How can I solve this potential energy problem with an elliptical equation?

[Ed Quanta]

I am faced with the elliptical equation (f(x)/fmax)^2+(x+d/d)^2=1.
In this equation, f(x) is the draw force of a bow on an arrow, d is distance,x is displacement of bow string. We are given values of d,fmax,and mass and told to calculate the work done on the arrow, and its maximum range. I have no idea how to go about this because of the form of this equation. Can someone lead me in some direction, any direction?

 

[modmans2ndcoming]

move the x term to the right side, then take the square root of both sides. after than you can multiply fmax on both sides and you are left with a nice function.

 

[M98Ranger]

One possible way to solve this potential energy problem with an elliptical equation is to use the formula for potential energy in terms of force and displacement. This formula is given by U = Fd, where U is the potential energy, F is the force, and d is the displacement. In this case, we can rewrite the equation as (F(x)/Fmax)^2 + (x+d/d)^2 = 1, and then solve for F(x) using algebraic manipulation. Once we have the value of F(x), we can substitute it into the formula for potential energy and solve for U.

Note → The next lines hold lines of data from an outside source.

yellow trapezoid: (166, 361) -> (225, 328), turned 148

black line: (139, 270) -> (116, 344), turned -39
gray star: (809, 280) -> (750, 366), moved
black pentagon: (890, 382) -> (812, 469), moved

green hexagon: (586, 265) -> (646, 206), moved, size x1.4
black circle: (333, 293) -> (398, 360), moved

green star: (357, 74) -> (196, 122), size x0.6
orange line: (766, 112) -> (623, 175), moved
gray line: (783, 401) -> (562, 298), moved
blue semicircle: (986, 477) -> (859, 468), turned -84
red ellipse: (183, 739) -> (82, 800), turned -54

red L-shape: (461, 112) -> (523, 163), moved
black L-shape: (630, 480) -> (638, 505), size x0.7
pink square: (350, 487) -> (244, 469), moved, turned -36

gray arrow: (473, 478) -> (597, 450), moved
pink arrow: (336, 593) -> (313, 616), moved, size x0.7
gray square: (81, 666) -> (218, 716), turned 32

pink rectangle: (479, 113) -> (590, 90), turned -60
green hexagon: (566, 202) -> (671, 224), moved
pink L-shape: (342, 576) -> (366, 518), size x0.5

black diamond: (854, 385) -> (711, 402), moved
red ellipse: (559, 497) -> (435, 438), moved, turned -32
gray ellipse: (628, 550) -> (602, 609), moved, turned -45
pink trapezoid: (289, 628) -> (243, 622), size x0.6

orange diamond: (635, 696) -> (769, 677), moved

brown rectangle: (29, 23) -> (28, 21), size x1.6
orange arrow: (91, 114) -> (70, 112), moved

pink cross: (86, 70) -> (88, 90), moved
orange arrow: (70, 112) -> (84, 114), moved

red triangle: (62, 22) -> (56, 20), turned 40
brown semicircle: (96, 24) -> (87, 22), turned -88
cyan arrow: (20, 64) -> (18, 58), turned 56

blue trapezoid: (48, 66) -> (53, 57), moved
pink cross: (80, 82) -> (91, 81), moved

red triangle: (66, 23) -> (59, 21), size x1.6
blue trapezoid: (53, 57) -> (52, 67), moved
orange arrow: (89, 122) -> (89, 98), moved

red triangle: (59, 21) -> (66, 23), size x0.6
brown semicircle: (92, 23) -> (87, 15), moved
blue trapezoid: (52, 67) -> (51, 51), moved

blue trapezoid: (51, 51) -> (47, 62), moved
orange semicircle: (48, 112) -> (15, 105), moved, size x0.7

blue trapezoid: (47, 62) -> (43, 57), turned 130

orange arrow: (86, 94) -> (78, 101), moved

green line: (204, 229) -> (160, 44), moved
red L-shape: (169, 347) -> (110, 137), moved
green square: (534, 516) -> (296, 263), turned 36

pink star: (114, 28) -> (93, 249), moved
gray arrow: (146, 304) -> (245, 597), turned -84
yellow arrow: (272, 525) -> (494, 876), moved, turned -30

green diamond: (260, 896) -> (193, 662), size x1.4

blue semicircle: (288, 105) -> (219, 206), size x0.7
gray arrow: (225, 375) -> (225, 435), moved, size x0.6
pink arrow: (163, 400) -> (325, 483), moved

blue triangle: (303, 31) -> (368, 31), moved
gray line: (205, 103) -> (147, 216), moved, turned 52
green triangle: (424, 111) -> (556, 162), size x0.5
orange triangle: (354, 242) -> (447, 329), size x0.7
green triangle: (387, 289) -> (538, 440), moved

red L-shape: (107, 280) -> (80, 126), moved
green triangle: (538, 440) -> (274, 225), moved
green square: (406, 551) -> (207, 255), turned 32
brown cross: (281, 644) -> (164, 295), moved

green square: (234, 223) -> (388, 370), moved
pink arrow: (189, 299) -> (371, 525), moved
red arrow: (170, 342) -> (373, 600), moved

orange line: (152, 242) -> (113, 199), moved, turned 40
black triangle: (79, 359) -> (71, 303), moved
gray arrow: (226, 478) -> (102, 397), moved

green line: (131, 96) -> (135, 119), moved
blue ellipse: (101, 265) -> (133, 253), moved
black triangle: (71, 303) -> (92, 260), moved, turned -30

To calculate the work done on the arrow, we can use the formula W = U1 - U2, where W is the work done, U1 is the initial potential energy, and U2 is the final potential energy. Since the arrow starts at rest, U1 = 0. We can then use the value of U calculated above to find U2, and then plug both values into the formula to find the work done.

To find the maximum range, we can use the formula for range in projectile motion, R = (v^2sin2θ)/g, where v is the initial velocity, θ is the angle of launch, and g is the acceleration due to gravity. In this case, we can calculate v using the formula v = √(2U/m), where m is the mass of the arrow. We can also find the angle of launch using the equation tanθ = (x+d)/d. Once we have calculated both v and θ, we can plug them into the range formula to find the maximum range.

It is important to note that there may be other approaches to solving this problem, and the specific method used may depend on the given values and the context of the problem. It may also be helpful to consult with a math or physics tutor for further guidance and clarification.